I've always been a prankster. As hard as I tried not to let it fade into my work life, it has. Horribly. There are a lot of pranks I'd be willing to share over a beer, but these are the one's I can share online off the top of my head.
Twice while overflying SFO, I've called my airlines ops and said something like: "6969 is 10 out, we need a lav, bug wash, 19 wheelchairs, and 11 of them are aisle chairs. We also need maintenance for a shoe that clogged the lav". Now the first time I did it, my company was still doing our operations and a friend was working. He replied "Wait what?! 6969...are you a ferry flight? Where are you coming from I don't have you on igaps or radar". Then I just keyed the mic laughing and he laughed back, and just figured it was one of his pilot coworkers or maybe even one of our pilots kidding around. I later told him it was me, he said he liked it. After United took over our operations, I tried it again since I monitored and heard the voice of an ex-coworker who moved to United. She seriously flipped her lid that someone was messing around on frequency(when it was totally dead) and I'm pretty sure she later came the the conclusion it was me, seeing as she does hear my voice on the radio all day at work and knows I'm a pilot. Since then she's constantly trying to pin delays on me, and everyone keeps asking what I did to piss her off.
I was assigned some new-hires recently at my gate for OJT, and the first time I had either of them in the pit of a CRJ, I started screaming at them to remove the box that is bolted to the floor. They would just tug and tug and I'd keep shouting stuff like, "C'mon its a quick turn! I've seen 110 pound girls lift boxes bigger than that out here!". Finally, I come up the belt loader and go, "Look, there's your problem, its bolted to the floor". One of them got it and laughed. The other asked how we get the bolts out.
I've told new hires "The push back is dead, both of you take a wing we're gonna push this Brasilia by hand". To my surprise, they always get ready to push.

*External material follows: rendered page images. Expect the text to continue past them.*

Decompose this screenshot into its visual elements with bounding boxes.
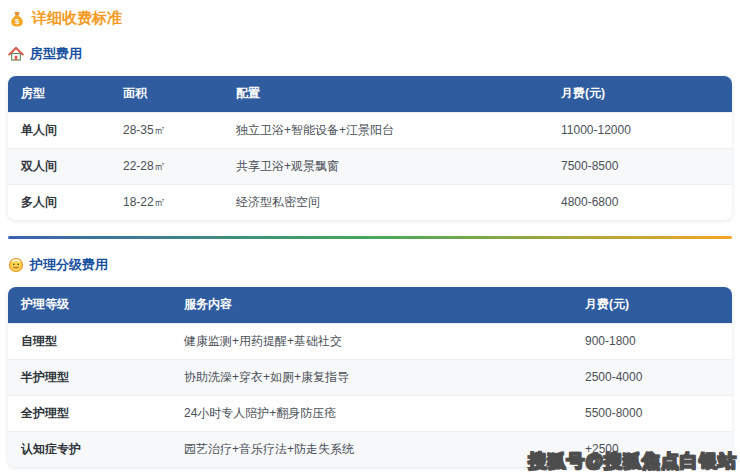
row-value-cell: 18-22㎡ — [123, 184, 236, 220]
table-header-row: 护理等级服务内容月费(元) — [8, 287, 732, 323]
column-header: 配置 — [236, 76, 561, 112]
row-value-cell: 4800-6800 — [561, 184, 732, 220]
table-row: 认知症专护园艺治疗+音乐疗法+防走失系统+2500 — [8, 431, 732, 467]
row-value-cell: 独立卫浴+智能设备+江景阳台 — [236, 112, 561, 148]
sections: 房型费用 房型面积配置月费(元) 单人间28-35㎡独立卫浴+智能设备+江景阳台… — [8, 45, 732, 467]
fee-table: 护理等级服务内容月费(元) 自理型健康监测+用药提醒+基础社交900-1800半… — [8, 287, 732, 467]
row-value-cell: 健康监测+用药提醒+基础社交 — [184, 323, 585, 359]
page-title-label: 详细收费标准 — [32, 9, 122, 28]
section-heading: 房型费用 — [8, 45, 732, 63]
row-value-cell: +2500 — [585, 431, 732, 467]
section-heading-label: 房型费用 — [30, 45, 82, 63]
row-value-cell: 11000-12000 — [561, 112, 732, 148]
column-header: 房型 — [8, 76, 123, 112]
table-row: 自理型健康监测+用药提醒+基础社交900-1800 — [8, 323, 732, 359]
house-icon — [8, 46, 24, 62]
row-label-cell: 全护理型 — [8, 395, 184, 431]
table-row: 双人间22-28㎡共享卫浴+观景飘窗7500-8500 — [8, 148, 732, 184]
nurse-icon — [8, 257, 24, 273]
table-row: 单人间28-35㎡独立卫浴+智能设备+江景阳台11000-12000 — [8, 112, 732, 148]
section-heading-label: 护理分级费用 — [30, 256, 108, 274]
svg-text:$: $ — [15, 17, 20, 26]
column-header: 月费(元) — [585, 287, 732, 323]
fee-table: 房型面积配置月费(元) 单人间28-35㎡独立卫浴+智能设备+江景阳台11000… — [8, 76, 732, 220]
table-row: 多人间18-22㎡经济型私密空间4800-6800 — [8, 184, 732, 220]
money-bag-icon: $ — [8, 10, 26, 28]
column-header: 服务内容 — [184, 287, 585, 323]
row-value-cell: 28-35㎡ — [123, 112, 236, 148]
row-value-cell: 经济型私密空间 — [236, 184, 561, 220]
page: $ 详细收费标准 房型费用 房型面积配置月费(元) 单人间28-35㎡独立卫浴+… — [0, 9, 740, 467]
section-heading: 护理分级费用 — [8, 256, 732, 274]
row-value-cell: 900-1800 — [585, 323, 732, 359]
row-value-cell: 7500-8500 — [561, 148, 732, 184]
nurse-icon — [8, 257, 24, 273]
house-icon — [8, 46, 24, 62]
section-block: 护理分级费用 护理等级服务内容月费(元) 自理型健康监测+用药提醒+基础社交90… — [8, 256, 732, 467]
row-label-cell: 自理型 — [8, 323, 184, 359]
page-title: $ 详细收费标准 — [8, 9, 732, 28]
row-value-cell: 5500-8000 — [585, 395, 732, 431]
row-value-cell: 协助洗澡+穿衣+如厕+康复指导 — [184, 359, 585, 395]
row-label-cell: 半护理型 — [8, 359, 184, 395]
gradient-divider — [8, 236, 732, 239]
table-row: 半护理型协助洗澡+穿衣+如厕+康复指导2500-4000 — [8, 359, 732, 395]
column-header: 护理等级 — [8, 287, 184, 323]
row-label-cell: 双人间 — [8, 148, 123, 184]
column-header: 月费(元) — [561, 76, 732, 112]
row-value-cell: 22-28㎡ — [123, 148, 236, 184]
row-value-cell: 2500-4000 — [585, 359, 732, 395]
row-label-cell: 单人间 — [8, 112, 123, 148]
row-label-cell: 多人间 — [8, 184, 123, 220]
section-block: 房型费用 房型面积配置月费(元) 单人间28-35㎡独立卫浴+智能设备+江景阳台… — [8, 45, 732, 220]
column-header: 面积 — [123, 76, 236, 112]
table-row: 全护理型24小时专人陪护+翻身防压疮5500-8000 — [8, 395, 732, 431]
row-label-cell: 认知症专护 — [8, 431, 184, 467]
table-header-row: 房型面积配置月费(元) — [8, 76, 732, 112]
row-value-cell: 园艺治疗+音乐疗法+防走失系统 — [184, 431, 585, 467]
row-value-cell: 共享卫浴+观景飘窗 — [236, 148, 561, 184]
row-value-cell: 24小时专人陪护+翻身防压疮 — [184, 395, 585, 431]
money-bag-icon: $ — [8, 10, 26, 28]
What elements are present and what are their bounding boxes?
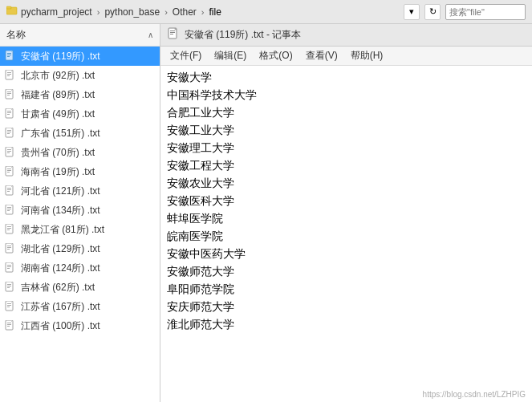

When I'm wing-walking and see people staring at me out the window in a way that looks less than friendly(usually this is a person who was rude when I took their carry-on), I start grabbing my radio pretending to scream into it pointing at the engine of the airplane, then I shrug and walk back to the nose to disconnect. Either this or as the plane taxis away I get my crew to point at it and make shocked faces.
Sometimes I take unload the last bag and put it back on the belt loader, and everytime another agent reloads it, I put it right back. By the 2nd or 3rd time, they usually start to scratch their head. Especially if it isn't a black bag.
I told some new-hires they needed to change into full rain-gear to dump a lav, and they listened.
I once told a new-hire that with the -700s, you are supposed to salute until the CA salutes you back when you marshal out the airplane after the push. Watching this poor kid stand there at attention saluting the crew for a good 20 seconds while they just look at each other waiting for the kid to move and back at me like "wtf" as I just shrug my shoulders like I have no idea either...good times.
When F/O's ask me for a lav during their walk arounds(when one wasn't called in to ops), I usually say "No, no hablo ingles senior". 1/3 of the time, they just kind of stare at me, shrug, and walk away and I actually get away with it.
At my old flight school, one time I walked in after my last solo before taking my PPL checkride and asked the owner "How did the tail get ripped off of 591?", in a very serious and curious tone. He went "WHAT?!" and almost jumped over the 4 foot counter. I told him I was kidding, and he was furious. He called both my dad and CFI and told them I had maturity issues. I guess since he looked like Obama, I just figured he'd be cooler than that.
Sometimes when we're all ready to go but we have several minutes of airplanes blocking the gate and I know the plane isn't going anywhere for a while, I put on my sunglasses and sit on the edge of the push-back, putting me near eye-level with the crew. Although I'm looking all around relaxed, it appears as though I'm intently staring at them waiting for the push signal. Its funny how quiet the cockpit is when I do that, and how many times they ask if they're clear yet.
I told some new-hires once that when flight attendants ask them for crew-meals, it's code for them hitting on them and wanting their phone number. I know of at least one ramper writing down his phone number on a cargo load report, handing it to the FA, and joyfully walking away as she no doubt stood there confused still waiting for her crew meal.
I used to send out sarcastic raves(our companies version of a "good job" letter everyone can read online) about lazy employees and how they saved the day with their hard work in elaborate detail. Sometimes I would just say things like "So as I struggled with scanning and loading 60 bags in the rain, so and so used his smart phone to keep us all up to date on current events, for which I am eternally grateful." I think a few of them complained and I was asked to stop. But most people at the station thought it was great.
That's all I have for now. Good topic though.